L’image avait d’abord ému le public lorsque la marathonienne espagnole Elena Congost avait soutenu son guide, victime de crampes sévères, juste avant de franchir la ligne d’arrivée en troisième position, lors du dernier jour des Jeux paralympiques de Paris, dimanche 8 septembre. Puis, l’image avait indigné lorsque l’athlète, déficiente visuelle, avait finalement été disqualifiée pour avoir lâché brièvement le lien qui l’unissait à son accompagnateur, un geste interdit par le règlement. La médaille de bronze était alors revenue à une concurrente japonaise, arrivée quatrième – et trois minutes après l’Espagnole.

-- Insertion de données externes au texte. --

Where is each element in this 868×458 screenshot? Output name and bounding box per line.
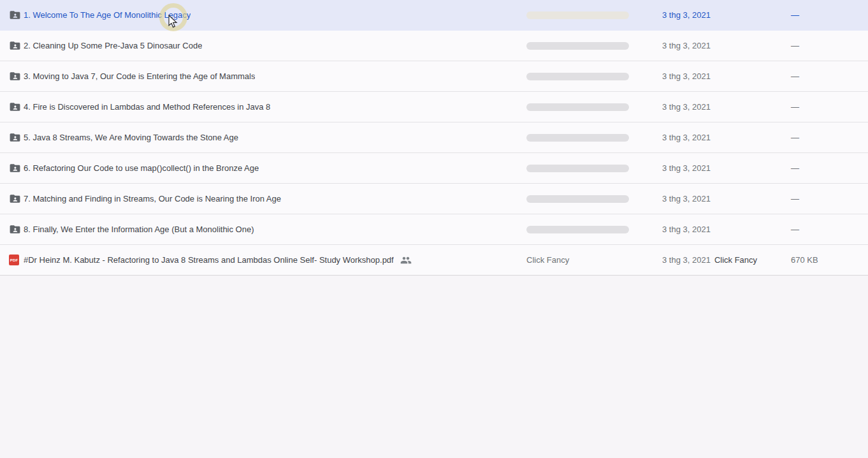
people-icon [400, 255, 412, 266]
file-size: 670 KB [791, 255, 868, 265]
shared-folder-icon [9, 9, 21, 21]
owner-redacted-bar [526, 195, 629, 203]
owner-redacted-bar [526, 165, 629, 172]
modified-date: 3 thg 3, 2021 [662, 255, 711, 265]
shared-folder-icon [9, 131, 21, 144]
file-name[interactable]: #Dr Heinz M. Kabutz - Refactoring to Jav… [24, 255, 394, 265]
owner-redacted-bar [526, 11, 629, 19]
modified-date: 3 thg 3, 2021 [662, 194, 711, 203]
modified-date: 3 thg 3, 2021 [662, 41, 711, 50]
file-row[interactable]: 1. Welcome To The Age Of Monolithic Lega… [0, 0, 868, 31]
file-row[interactable]: 5. Java 8 Streams, We Are Moving Towards… [0, 122, 868, 153]
modified-by: Click Fancy [714, 255, 757, 265]
file-name[interactable]: 8. Finally, We Enter the Information Age… [24, 225, 254, 234]
drive-file-browser: 1. Welcome To The Age Of Monolithic Lega… [0, 0, 868, 458]
file-size: — [791, 163, 868, 173]
file-name[interactable]: 6. Refactoring Our Code to use map()coll… [24, 163, 259, 173]
file-list: 1. Welcome To The Age Of Monolithic Lega… [0, 0, 868, 276]
shared-folder-icon [9, 193, 21, 205]
owner-redacted-bar [526, 42, 629, 50]
file-size: — [791, 133, 868, 142]
file-row[interactable]: 6. Refactoring Our Code to use map()coll… [0, 153, 868, 184]
file-row[interactable]: PDF #Dr Heinz M. Kabutz - Refactoring to… [0, 245, 868, 276]
file-name[interactable]: 5. Java 8 Streams, We Are Moving Towards… [24, 133, 238, 142]
file-size: — [791, 41, 868, 50]
shared-folder-icon [9, 40, 21, 52]
modified-date: 3 thg 3, 2021 [662, 102, 711, 112]
shared-folder-icon [9, 70, 21, 82]
modified-date: 3 thg 3, 2021 [662, 10, 711, 20]
shared-folder-icon [9, 162, 21, 174]
file-row[interactable]: 4. Fire is Discovered in Lambdas and Met… [0, 92, 868, 122]
shared-folder-icon [9, 223, 21, 235]
owner-redacted-bar [526, 226, 629, 233]
owner-redacted-bar [526, 73, 629, 80]
file-size: — [791, 102, 868, 112]
file-name[interactable]: 1. Welcome To The Age Of Monolithic Lega… [24, 10, 191, 20]
file-name[interactable]: 4. Fire is Discovered in Lambdas and Met… [24, 102, 270, 112]
file-name[interactable]: 3. Moving to Java 7, Our Code is Enterin… [24, 71, 255, 81]
owner-name: Click Fancy [526, 255, 569, 265]
owner-redacted-bar [526, 103, 629, 111]
file-size: — [791, 71, 868, 81]
pdf-file-icon: PDF [9, 255, 19, 265]
file-size: — [791, 194, 868, 203]
file-size: — [791, 225, 868, 234]
modified-date: 3 thg 3, 2021 [662, 133, 711, 142]
owner-redacted-bar [526, 134, 629, 142]
file-name[interactable]: 2. Cleaning Up Some Pre-Java 5 Dinosaur … [24, 41, 202, 50]
empty-area [0, 276, 868, 458]
file-row[interactable]: 8. Finally, We Enter the Information Age… [0, 214, 868, 245]
file-row[interactable]: 7. Matching and Finding in Streams, Our … [0, 184, 868, 214]
file-row[interactable]: 2. Cleaning Up Some Pre-Java 5 Dinosaur … [0, 31, 868, 61]
modified-date: 3 thg 3, 2021 [662, 225, 711, 234]
modified-date: 3 thg 3, 2021 [662, 163, 711, 173]
file-size: — [791, 10, 868, 20]
file-row[interactable]: 3. Moving to Java 7, Our Code is Enterin… [0, 61, 868, 92]
file-name[interactable]: 7. Matching and Finding in Streams, Our … [24, 194, 281, 203]
shared-folder-icon [9, 101, 21, 113]
modified-date: 3 thg 3, 2021 [662, 71, 711, 81]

Cette décision, jugée par de nombreux observateurs contraire à l’esprit olympique, a suscité l’incompréhension générale, à l’image de la publication mi-octobre d’une tribune par un collectif d’avocats dans L’Equipe.

Bien décidée à récupérer une médaille dont elle estime avoir été injustement privée, Elena Congost est sur le point de s’engager dans un combat judiciaire, comme l’a annoncé, mercredi 23 octobre, le cabinet de conseil Dupont-Hissel, qui la représente : « Elena Congost devra maintenant faire valoir ses droits devant les tribunaux. Nous allons maintenant nous consacrer à la préparation de cette action en justice, qui sera portée devant un juge territorialement et matériellement compétent. »

« Poursuivre des procédures »

Les deux avocats associés, les Belges Jean-Louis Dupont et Martin Hissel, sont reconnus pour être les poils à gratter des grandes institutions sportives. Jean-Louis Dupont est notamment à l’origine de l’arrêt Bosman en 1995, qui avait bouleversé le football en garantissant la libre circulation des footballeurs européens, comme n’importe quel citoyen de l’Union européenne (UE).

Le cabinet réfléchit encore à la meilleure manière de porter l’action en justice mais la décision de principe a été prise. « Face à l’inertie, à l’ignorance et au mépris, nous ne pouvons faire autre chose que de poursuivre des procédures. Nous estimons que notre cliente est en droit d’obtenir ce qui lui a été injustement enlevé », assure Martin Hissel, joint par le Monde. Pour l’avocat, pas question « de jouer le jeu du Tribunal arbitral du sport [TAS], une option totalement exclue à nos yeux. » En matières sportives, les règlements applicables, édictés par les grandes organisations sportives, renvoient en principe vers l’instance basée en Suisse.

Or, pour Me Hissel, le TAS « ne garantit pas aux athlètes le respect et la protection offerts par le droit de l’UE ». L’avocat s’appuie notamment sur un arrêt récent de la Cour de justice de l’Union européenne, rendue en ce sens en décembre 2023 et qui concerne l’Union internationale de patinage. La fédération internationale avait été attaquée par des patineurs qui s’estimaient contraints d’avoir recours au TAS lors d’un litige avec l’instance. Pour Martin Hissel, les sportifs doivent pouvoir « recourir à un juge étatique d’un Etat de l’UE ».

Combat médiatique

Sur le fond, l’avocat belge explique que sa cliente est « extrêmement lucide, posée et sereine ». « Elle est la première à avoir considéré que ce qui lui arrivait était injuste et incompréhensible, indique-t-il. Ce qui pose problème c’est surtout le hiatus entre la grande célébration des Jeux et de ses valeurs pendant un mois, une décision qui vient à contresens et ensuite l’absence totale de réaction. »

Avant d’intenter une action en justice, la marathonienne espagnole et ses avocats avaient d’abord engagé un combat médiatique. Une lettre avait été envoyée – et rendue publique – le 25 septembre au Comité international paralympique, au Comité international olympique, au Comité d’organisation de Paris 2024 et à la ministre française des sports pour appeler au « sens de la justice sportive et de l’équité » afin d’« adopter la seule solution juste (et juridiquement correcte) », à savoir, selon eux, d’accorder à Elena Congost « la médaille qu’elle a légitimement gagnée ».

Ce courrier réclamait une décision « à l’amiable » qui permettrait l’attribution de deux médailles de bronze, « l’attribution de la médaille de bronze à Mme Congost comme à sa concurrente serait la meilleure solution ». Selon le communiqué de presse du jour, seul le Comité international olympique y a répondu, se déclarant « incompétent ».